As reported in our July 23, 2010 Client Alert and our July 28, 2010 Alert, the Dodd-Frank Wall Street Reform and Consumer Protection Act (the “Act”) provides that, effective July 21, 2010, the “net worth” threshold for a natural person to qualify as an “accredited investor” pursuant to regulations under the Securities Act of 1933 is $1 million, excluding the value of the person’s primary residence. As the SEC has pointed out: “[T]he Act does not define the term ‘value,’ nor does it address the treatment of mortgage and other indebtedness secured by the residence for purposes of [this] net worth calculation.”
The SEC issued the following initial guidance on July 23, 2010: “When determining net worth for purposes of [1933 Act] Rules 215 and [Regulation D], the value of the person’s primary residence must be excluded. Pending implementation of the changes to the [SEC]’s rules required by the Act, the related amount of indebtedness secured by the primary residence up to its fair market value may also be excluded. Indebtedness secured by the residence in excess of the value of the home should be considered a liability and deducted from the investor’s net worth.”

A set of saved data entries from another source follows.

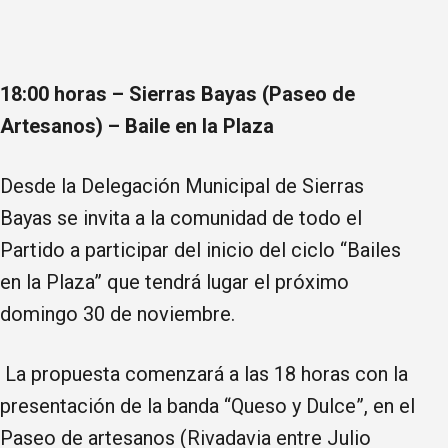
18:00 horas – Sierras Bayas (Paseo de
Artesanos) – Baile en la Plaza
Desde la Delegación Municipal de Sierras
Bayas se invita a la comunidad de todo el
Partido a participar del inicio del ciclo “Bailes
en la Plaza” que tendrá lugar el próximo
domingo 30 de noviembre.
La propuesta comenzará a las 18 horas con la
presentación de la banda “Queso y Dulce”, en el
Paseo de artesanos (Rivadavia entre Julio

Documentation soliciting accredited investor representations (e.g., private fund subscription agreements, transfer agreements and similar documentation) should be updated to reflect the Act’s revisions to the net worth threshold. In addition, individuals making (and those receiving) such representations may take into account this recent SEC guidance when determining such individuals’ liabilities for purposes of meeting that threshold.